Proof that lim x-> inf (x ^ (1/x)) = 1

I started this proof by letting f(x) = (x ^ (1/x)) - 1 and attempting to show that that converges to zero. It's pretty straightforward to establish that a limit exists--x > e^1 => f(x) > 0 and f'(x) < 0, so f is bounded below and decreasing. Now what? Should I try lim inf, knowing that the existence of a finite limit implies that that limit equals the lim inf?

Re: Proof that lim x-> inf (x ^ (1/x)) = 1

Quote:

Originally Posted by

**phys251** I started this proof by letting f(x) = (x ^ (1/x)) - 1 and attempting to show that that converges to zero. It's pretty straightforward to establish that a limit exists--x > e^1 => f(x) > 0 and f'(x) < 0, so f is bounded below and decreasing. Now what? Should I try lim inf, knowing that the existence of a finite limit implies that that limit equals the lim inf?
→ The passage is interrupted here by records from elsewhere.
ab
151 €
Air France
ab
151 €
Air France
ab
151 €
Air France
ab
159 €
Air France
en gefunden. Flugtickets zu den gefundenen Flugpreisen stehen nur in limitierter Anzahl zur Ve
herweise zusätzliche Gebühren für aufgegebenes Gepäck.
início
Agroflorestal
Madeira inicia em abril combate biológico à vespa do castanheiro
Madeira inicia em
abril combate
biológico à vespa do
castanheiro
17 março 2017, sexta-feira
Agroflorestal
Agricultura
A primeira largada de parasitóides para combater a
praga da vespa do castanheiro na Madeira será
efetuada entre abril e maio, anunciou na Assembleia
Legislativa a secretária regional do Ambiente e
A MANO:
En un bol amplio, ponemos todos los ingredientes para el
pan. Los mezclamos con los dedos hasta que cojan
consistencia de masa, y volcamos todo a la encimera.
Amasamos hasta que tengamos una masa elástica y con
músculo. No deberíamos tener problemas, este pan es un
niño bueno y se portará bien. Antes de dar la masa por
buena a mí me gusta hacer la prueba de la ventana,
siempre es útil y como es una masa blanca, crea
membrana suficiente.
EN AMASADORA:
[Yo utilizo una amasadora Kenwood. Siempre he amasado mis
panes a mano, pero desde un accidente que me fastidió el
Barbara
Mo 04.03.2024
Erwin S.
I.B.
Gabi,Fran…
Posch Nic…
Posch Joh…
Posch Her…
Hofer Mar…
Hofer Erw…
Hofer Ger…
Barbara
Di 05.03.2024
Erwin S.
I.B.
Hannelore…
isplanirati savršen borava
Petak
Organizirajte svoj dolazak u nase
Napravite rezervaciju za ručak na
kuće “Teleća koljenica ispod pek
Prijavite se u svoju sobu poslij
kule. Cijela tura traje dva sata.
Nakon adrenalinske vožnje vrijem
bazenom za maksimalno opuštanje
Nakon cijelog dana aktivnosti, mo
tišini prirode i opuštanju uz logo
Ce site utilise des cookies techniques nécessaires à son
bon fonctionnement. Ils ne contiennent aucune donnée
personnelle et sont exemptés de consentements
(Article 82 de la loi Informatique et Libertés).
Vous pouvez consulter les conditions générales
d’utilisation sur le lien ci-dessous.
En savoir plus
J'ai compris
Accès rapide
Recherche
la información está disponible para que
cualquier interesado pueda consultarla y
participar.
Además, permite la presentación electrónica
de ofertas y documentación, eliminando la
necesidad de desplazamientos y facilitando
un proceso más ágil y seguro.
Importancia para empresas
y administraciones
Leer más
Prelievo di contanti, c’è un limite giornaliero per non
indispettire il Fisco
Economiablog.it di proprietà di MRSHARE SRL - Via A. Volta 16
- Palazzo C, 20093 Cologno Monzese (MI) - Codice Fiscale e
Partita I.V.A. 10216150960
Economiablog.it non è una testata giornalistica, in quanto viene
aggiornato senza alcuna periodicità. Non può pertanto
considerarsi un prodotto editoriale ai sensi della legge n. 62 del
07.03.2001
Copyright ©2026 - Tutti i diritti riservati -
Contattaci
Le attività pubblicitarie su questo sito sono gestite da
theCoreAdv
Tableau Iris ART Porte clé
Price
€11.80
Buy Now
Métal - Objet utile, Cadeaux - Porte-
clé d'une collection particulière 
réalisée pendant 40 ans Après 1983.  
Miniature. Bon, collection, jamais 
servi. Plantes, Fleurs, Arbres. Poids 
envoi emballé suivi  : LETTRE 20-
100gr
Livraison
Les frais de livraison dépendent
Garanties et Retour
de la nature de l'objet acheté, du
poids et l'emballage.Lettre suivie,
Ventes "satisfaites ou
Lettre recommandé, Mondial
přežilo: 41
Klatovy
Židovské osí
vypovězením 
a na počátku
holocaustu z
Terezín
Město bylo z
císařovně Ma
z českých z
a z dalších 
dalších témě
Notation: $\displaystyle \exp(t)=e^t$.

So $\displaystyle {\lim _{x \to \infty }}{x^{\frac{1}{x}}} = {\lim _{x \to \infty }}\exp \left( {\frac{{\ln (x)}}{x}} \right) = \exp \left( {{{\lim }_{x \to \infty }}\frac{{\ln (x)}}{x}} \right) = \exp \left( 0 \right) = 1$

Re: Proof that lim x-> inf (x ^ (1/x)) = 1

Oh wow. Take e^(ln(f(x)), and get the limit inside the exp(), triggering L'Hopital's rule. Thanks!